GAO Report Highlights Gap Between Homeowner, Rental Units Assisted with 2005 Disaster Funds

The Government Accountability Office (GAO) released a report on February 16 that highlights the extent to which 2005 disaster programs funded by federal dollars disproportionately favored homeowner assistance over rental repair and broad funding delays contributed to the slow pace of recovery. Based on examination of 10 key housing recovery programs, the GAO concludes that similar problems will repeat in future disasters should no federal action occur.

Titled Disaster Assistance: Federal Assistance for Permanent Housing Primarily Benefited Homeowners; Opportunities Exits to Better Target Rental Housing Needs, the report specifically looks at the states of Louisiana and Mississippi following hurricanes Katrina and Rita. Though the number of homeowner units damaged by the storms was greater in both cases, each state saw a larger percentage of its rental stock damaged. In the three most impacted counties of Mississippi, for example, 80% of the rental stock sustained damage, compared to 64% of homeowner units. Yet both states initiated homeowner repair programs first and allocated them a larger proportion of federal assistance.

Approximately $13 billion in federally funded programs provided funding to 62% of the 489,000 homeowner units damaged in the two states combined, while that was true for only 18% of the 247,000 damaged rental units that shared a pot of approximately $1.8 billion. Due to this discrepancy, demand for small rental repair assistance provided through the states far exceeded what the distributions could fund, by eight times in Louisiana and two times in Mississippi.

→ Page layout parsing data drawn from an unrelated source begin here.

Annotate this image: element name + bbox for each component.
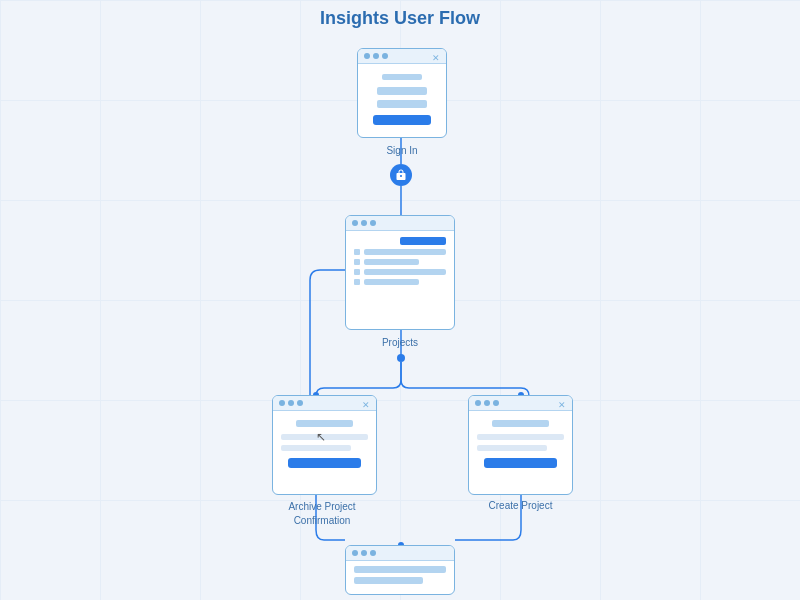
projects-list-dot-3 — [354, 269, 360, 275]
bottom-card-header — [346, 546, 454, 561]
projects-list-dot-2 — [354, 259, 360, 265]
bottom-header-dot-1 — [352, 550, 358, 556]
archive-title-bar — [296, 420, 353, 427]
signin-close-icon: ✕ — [432, 53, 440, 63]
projects-list-bar-4 — [364, 279, 419, 285]
projects-card — [345, 215, 455, 330]
bottom-card — [345, 545, 455, 595]
create-header-dot-3 — [493, 400, 499, 406]
projects-label: Projects — [345, 337, 455, 348]
signin-title-bar — [382, 74, 422, 80]
create-card-body — [469, 411, 572, 474]
create-card-header — [469, 396, 572, 411]
projects-title-bar — [400, 237, 446, 245]
projects-list-bar-1 — [364, 249, 446, 255]
lock-icon — [395, 169, 407, 181]
branch-dot — [397, 354, 405, 362]
signin-card-body — [358, 64, 446, 131]
header-dot-2 — [373, 53, 379, 59]
signin-field-bar-2 — [377, 100, 427, 108]
projects-header-dot-3 — [370, 220, 376, 226]
projects-header-dot-1 — [352, 220, 358, 226]
create-card: ✕ — [468, 395, 573, 495]
archive-btn-bar — [288, 458, 362, 468]
archive-card-header — [273, 396, 376, 411]
cursor-icon: ↖ — [316, 430, 326, 444]
create-btn-bar — [484, 458, 558, 468]
signin-field-bar-1 — [377, 87, 427, 95]
signin-label: Sign In — [357, 145, 447, 156]
archive-card: ✕ — [272, 395, 377, 495]
create-title-bar — [492, 420, 549, 427]
projects-list-bar-2 — [364, 259, 419, 265]
create-header-dot-2 — [484, 400, 490, 406]
lock-icon-node — [390, 164, 412, 186]
header-dot-3 — [382, 53, 388, 59]
page-title: Insights User Flow — [320, 8, 480, 29]
signin-btn-bar — [373, 115, 431, 125]
projects-list-row-2 — [354, 259, 446, 265]
projects-list-dot-4 — [354, 279, 360, 285]
projects-list-row-1 — [354, 249, 446, 255]
projects-card-header — [346, 216, 454, 231]
archive-close-icon: ✕ — [362, 400, 370, 410]
archive-field-2 — [281, 445, 351, 451]
archive-label: Archive ProjectConfirmation — [262, 500, 382, 528]
bottom-header-dot-3 — [370, 550, 376, 556]
bottom-bar-1 — [354, 566, 446, 573]
bottom-header-dot-2 — [361, 550, 367, 556]
archive-header-dot-1 — [279, 400, 285, 406]
projects-list-row-4 — [354, 279, 446, 285]
projects-header-dot-2 — [361, 220, 367, 226]
signin-card: ✕ — [357, 48, 447, 138]
archive-header-dot-2 — [288, 400, 294, 406]
projects-list-row-3 — [354, 269, 446, 275]
header-dot-1 — [364, 53, 370, 59]
create-header-dot-1 — [475, 400, 481, 406]
bottom-card-body — [346, 561, 454, 589]
create-field-2 — [477, 445, 547, 451]
bottom-bar-2 — [354, 577, 423, 584]
projects-list-dot-1 — [354, 249, 360, 255]
create-label: Create Project — [468, 500, 573, 511]
projects-card-body — [346, 231, 454, 291]
projects-list-bar-3 — [364, 269, 446, 275]
create-close-icon: ✕ — [558, 400, 566, 410]
archive-header-dot-3 — [297, 400, 303, 406]
create-field-1 — [477, 434, 564, 440]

The report puts considerable focus on use of disaster Community Development Block Grant (CDBG) funds, as these funds represented by far the single largest investment in permanent housing recovery, and notes that both states took much longer to use these funds for rental repair. Mississippi began its homeowner program eight months after Hurricane Katrina, but did not launch a rental repair program for two years. Owners of rental units then waited a median of 405 days for their grants to close, while homeowners waited 240 days. In Louisiana those program initiation timeframes were one year and 17 months, respectively, and median waits for rental property assistance were even longer, 494 days, compared to homeowners, 245 days.

In offering possible Congressional action, the report mentions specific federal direction to determine disaster CDBG fund distribution between homeowner and rental activities. In order to best guide states in that process, the GAO suggests that Congress could require HUD to develop an appropriate formula. Unfortunately, the report does not offer concrete recommendations for how to ensure that rental repair programs appear as quickly as those for homeowners. 

More generally, the GAO finds that Congress and the Administration should keep working to determine whether CDBG is the appropriate primary program for disaster housing recovery. The report mentions that “broad discretion under CDBG” allowed states to distribute assistance in a way that underfunded rental repair. Advocates have long argued that flexibility provided under disaster CDBG funds is a big concern and that another federal program, such as HOME, might be a better choice for disaster housing recovery.

To address funding delays that plagued both homeowner and rental property owners after the 2005 hurricanes, the report calls for the federal government to clarify guidance on, eligible uses of, and application processes for all federally funded programs, as well as requiring program designs that allow for upfront funding. The GAO also suggests that grant amounts should be based on repair costs, not pre-storm home values, in order to tackle problems with funding gaps in many programs, all recommendations that echo those of advocates.